ウ 以上検討したところによれば、本件再生手続開始の申立てに至る経緯、同申立て後から本件再生手続開始の決定、そして、現在に至るまでの間の相手方(特に相手方代表者)の態度は、再生債権者に対する関係のみならず、裁判所に対する関係でも不誠実極まりないものというほかなく、民事再生法25条4号にいう「申立てが誠実にされたものでないとき」に当たると認めるのが相当である。
3 職権による検討(民事再生法25条3号所定の申立棄却事由の有無)
(1) 民事再生法25条3号所定の申立棄却事由について
民事再生法25条3号は、「再生計画案の作成若しくは可決の見込み又は再生計画の認可の見込みがないことが明らかであるとき」は、裁判所は、再生手続開始の申立てを棄却しなければならない旨規定しているところ、このうち、「再生計画案の可決の見込みがないことが明らかであるとき」とは、債権者の債務者に対する不信感が強く、到底再生計画への賛成を得ることが見込めない場合などがこれに当たると解される。
(2) 検討
ア 上記1(2)ウ認定の事実関係のとおり、抗告人は、再生債権者として約3億8000万円の再生債権を有していることになるところ、上記1(1)イ認定の事実関係によれば、相手方の財産目録及び債権者一覧表から窺われる一般再生債権の総額は、別除権者の予定不足額を含めて5億9838万8000円程度になることが認められ、この中には抗告人の債権額1億5000万円が含まれているから、結局、上記財産目録及び債権者一覧表記載の債務額を前提にすると、別除権者の予定不足額を含む一般再生債権の総額は8億2838万8000円となり、このうち抗告人の債権額は、その過半数近くを占めることになる。

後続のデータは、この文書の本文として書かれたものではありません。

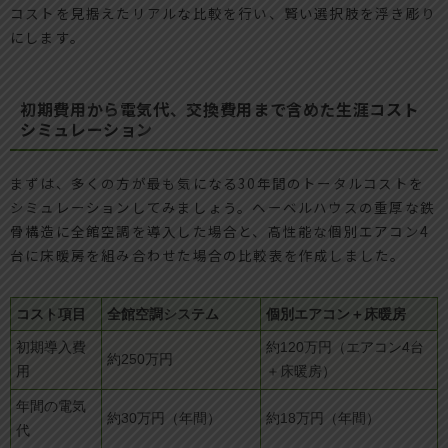
コストを見据えたリアルな比較を行い、賢い選択肢を浮き彫り
にします。
初期費用から電気代、交換費用まで含めた生涯コスト
シミュレーション
まずは、多くの方が最も気になる30年間のトータルコストを
シミュレーションしてみましょう。ヘーベルハウスの重厚な鉄
骨構造に全館空調を導入した場合と、高性能な個別エアコン4
台に床暖房を組み合わせた場合の比較表を作成しました。
コスト項目
全館空調システム
個別エアコン＋床暖房
初期導入費
約120万円（エアコン4台
約250万円
用
＋床暖房）
年間の電気
約30万円（年間）
約18万円（年間）
代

イ 監督委員が提出した平成17年10月13日付報告書によれば、同年8月4日開催の債権者説明会では、相手方代理人弁護士の示した再生計画の方針に対し、出席債権者からは明確かつ積極的に反対する意見を聴取できなかったこと、念のため、監督委員が最も大口の債権者であり別除権者でもある株式会社伊予銀行(吉海支店)の担当者から再生計画についての意見を聴取したところ、「積極的には反対しない。」との意見であったこと、本件再生手続開始決定後、監督委員が別除権者である三井石油株式会社の担当者から話を伺ったところ、その時点では、伊予銀行と同様、積極的に反対するとまでの意見ではなく、現在でも再生計画について明確かつ積極的に反対する意向にはないが、次第に債務者の対応に不満を抱きつつある、というのである。そして、株式会社伊予銀行が届出期間内に再生債権の届出をしたところによれば、同銀行の債権額合計1億2299万8464円のうち、不足見込額は6044万0257円であること、三井石油株式会社が再生債権の届出をしたところによれば、同社の債権額(不足見込額)は合計1億0198万0313円であることが認められる。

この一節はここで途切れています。